Deux ascenseurs dans un immeuble résidentiel, à Barcelone. /JORDI OTIX
L'instruction technique récemment publiée allègue que La réglementation précédente est devenue « dépassée ». L'incorporation d'« unités dotées de nouvelles avancées technologiques » se démarque, ce qui menace d'élargir les différences entre les appareils si des conditions minimales communes ne sont pas imposées. En ce sens, il prévient qu'une partie du parc existant ne bénéficierait pas de « l'augmentation de la sécurité des ascenseurs nouvellement installés » s'il n'y avait pas de réglementation.
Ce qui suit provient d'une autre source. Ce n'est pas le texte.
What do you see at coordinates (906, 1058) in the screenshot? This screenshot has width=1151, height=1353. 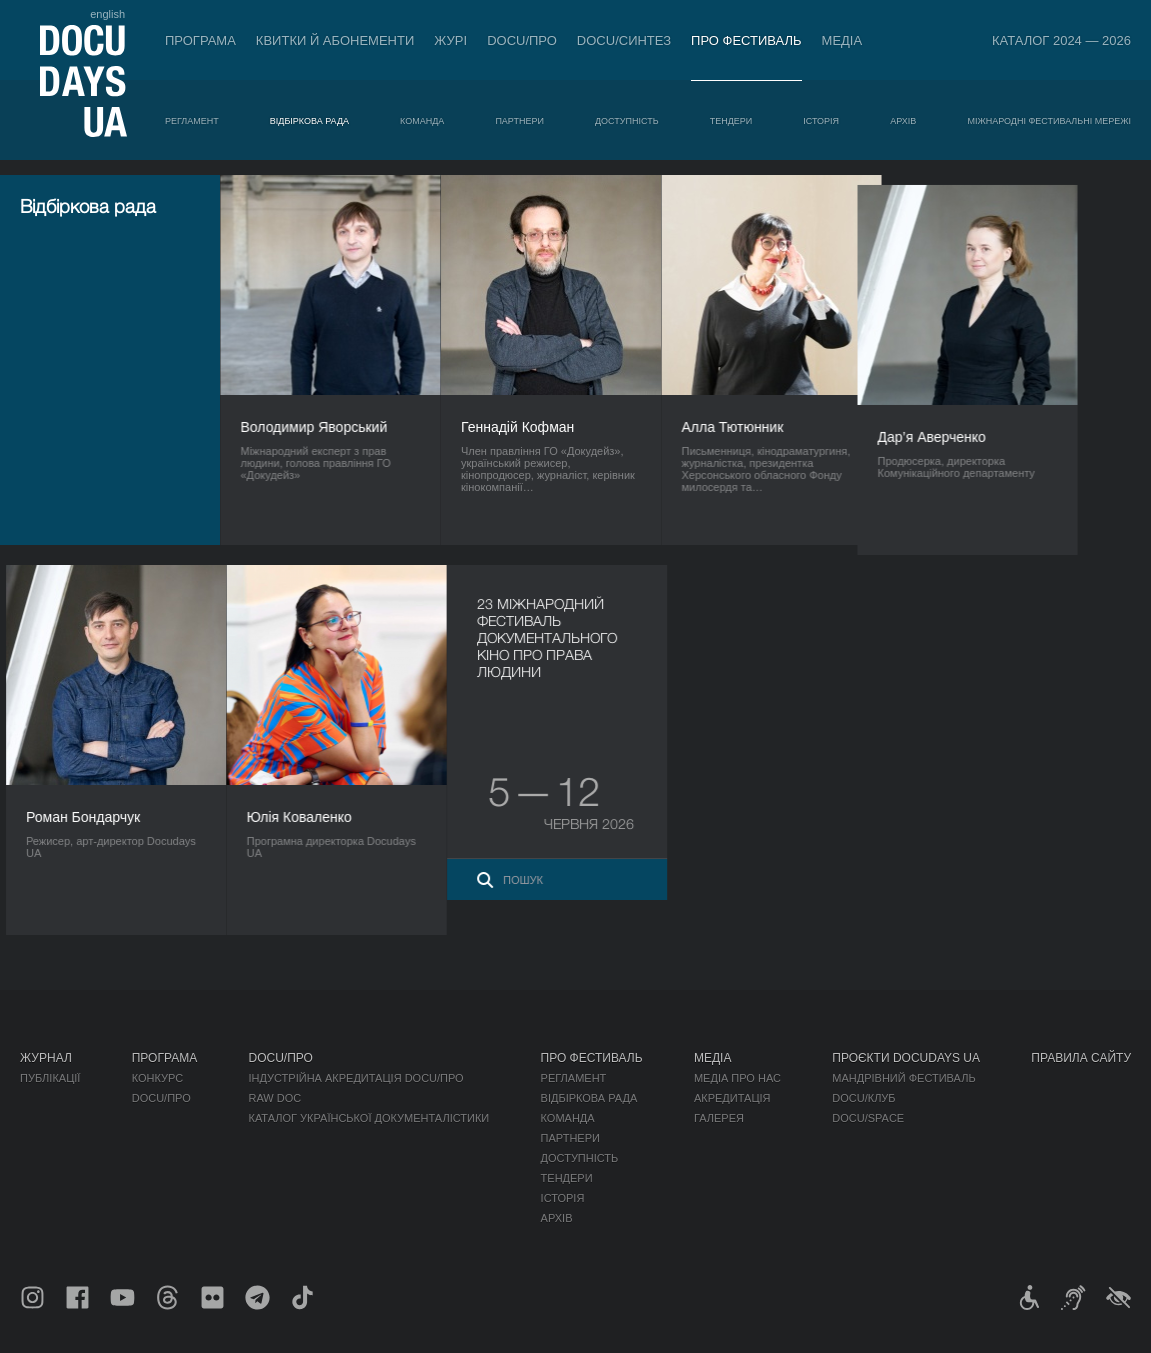 I see `Проєкти DOCUDAYS UA` at bounding box center [906, 1058].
« Il est nécessaire, Il existe des installations qui, bien qu'elles réussissent les inspections, nécessitent un contrôle plus strict», dit Viñas. Piñero affirme que le décret « apporte plus de responsabilités au propriétaire, plus d'exigences à l'installateur et plus de sécurité à l'ascenseur ». Pour le concrétiser, il existe environ 150 entreprises enregistrées en Catalogne. « Il a fallu du temps pour l'appliquer car sinon, le secteur ne pourrait pas l'absorber », reconnaît le président du syndicat.